*Work required*. The lines to reproduce run from the one containing "fait aussi de" to the end of the listing. Reproduce them exactly, both ends included, and nothing else.

*Data*.
• • • •

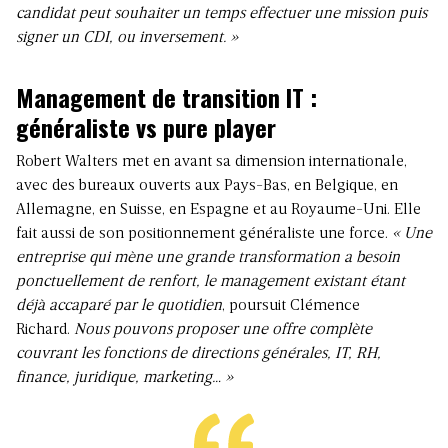
candidat peut souhaiter un temps effectuer une mission puis
signer un CDI, ou inversement. »
Management de transition IT :
généraliste vs pure player
Robert Walters met en avant sa dimension internationale,
avec des bureaux ouverts aux Pays-Bas, en Belgique, en
Allemagne, en Suisse, en Espagne et au Royaume-Uni. Elle
fait aussi de son positionnement généraliste une force.
« Une
entreprise qui mène une grande transformation a besoin
ponctuellement de renfort, le management existant étant
déjà accaparé par le quotidien
, poursuit Clémence
Richard.
Nous pouvons proposer une offre complète
couvrant les fonctions de directions générales, IT, RH,
finance, juridique, marketing… »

• • • •

*Exercise solution*.
fait aussi de son positionnement généraliste une force.
« Une
entreprise qui mène une grande transformation a besoin
ponctuellement de renfort, le management existant étant
déjà accaparé par le quotidien
, poursuit Clémence
Richard.
Nous pouvons proposer une offre complète
couvrant les fonctions de directions générales, IT, RH,
finance, juridique, marketing… »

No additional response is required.